Да уж. Трое против одного — не шутки. Я швырнул тощего в него, и они свалились в кучу, но высокий, хотя и хромал, бросился сзади, обхватив меня за шею. Его руки сжимали как тиски. Я рванулся, пытаясь сбросить его, но он держал крепко, а коротыш уже лез ко мне с ножом, целясь в живот. Я ударил затылком назад, попав высокому в нос. Он ослабил хватку, но коротыш был слишком близко. Лезвие полоснуло мне по боку, не глубоко, но боль обожгла. Я зарычал.
Я прижался спиной к стене, тяжело дыша, и прикинул: еще минута, и они меня добьют. Крюк был в руке, но их трое, а я один. Высокий поднялся, хромая, и все трое двинулись на меня. Я стиснул зубы, готовясь драться до последнего, и тут тень мелькнула сбоку. Нож блеснул в воздухе, и коротыш рухнул с хрипом, схватившись за спину. Высокий обернулся, но поздно — второй удар пришелся ему в шею, и он осел, булькая кровью. Тощий бросился бежать, но споткнулся и упал, воя от страха.
Я стоял, тяжело дыша и смотрел, как фигура в темноте шагнула ближе. Свет луны упал на лицо — Кит. Тот самый жулик, что сидел у меня под замком. Нож в его руке был красным от крови. Я стиснул крюк, не зная, чего ждать, но он поднял руки, показывая, что не нападет.

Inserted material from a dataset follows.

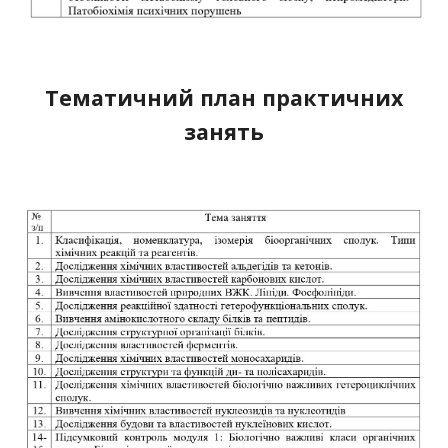
Тематичний план практичних
занять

— Свои, капитан, — прохрипел он, сплюнув в сторону. — Шел за тобой, думал, пригодюсь.
— Нет такого слова, — машинально поправил я.

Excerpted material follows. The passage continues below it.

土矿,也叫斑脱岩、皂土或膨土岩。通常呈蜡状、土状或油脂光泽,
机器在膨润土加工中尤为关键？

Я выдохнул, чувствуя, как боль в боку пульсирует. Нападение было спланировано, и этот крысеныш только что вытащил меня из дерьма. Пока я его не понимал, но одно было ясно — он дрался за меня.
Вчера Стив развязал ему руки и разрешил помогать. Кит был за эдакого помощника юнги. Я хотел отпустить его, но Стив сказал, что Кит сам не уйдет. В Тортуге ему будет тяжело. Это не Сент-Китс. Тут воришке руку отрубят без разговоров.
А теперь Кит стоял здесь и он спас мне жизнь. Я даже не знаю как быть теперь.
Я смотрел на него, тяжело дыша, и не знал, то ли спасибо сказать, то ли крюком проверить, не задумал ли он чего.
Он шагнул ближе, вытерев нож о штаны, и поднял взгляд — острый, цепкий, но без той наглой ухмылки, которая бесила меня раньше.
— Свои, капитан, — хрипло повторил он. — Видел, как ты с бала шел, и увязался.
Шел за мной? Этот гаденыш, которого я держал на канате, как собаку, решил стать телохранителем?
Ой, не верю.
Я стиснул крюк, глядя на него, но он не дрогнул — стоял, чуть ссутулившись, и ждал, что я скажу. Рана ныла, напоминая, что без него я бы сейчас валялся тут с перерезанным горлом, и это злило меня еще больше. Не люблю быть должником, особенно перед таким, как он.
— Кто они? — прорычал я, кивнув на бандитов.
Тощий все еще полз, воя тихо, как побитая псина, а двое других уже не шевелились.
Кит пожал плечами, ткнув ножом в сторону высокого.
— Не знаю. Но не просто портовые псы — слишком шустрые, слишком тихо шли. Кто-то их навел.
Я шагнул к тощему, скулящего у стены, и прижал его сапогом к земле. Он взвыл громче, болезненно дергаясь.
— Кто вас послал? — процедил я, наклоняясь ближе.
Мой крюк был в дюйме от его рожи, и он задрожал, глядя на острие.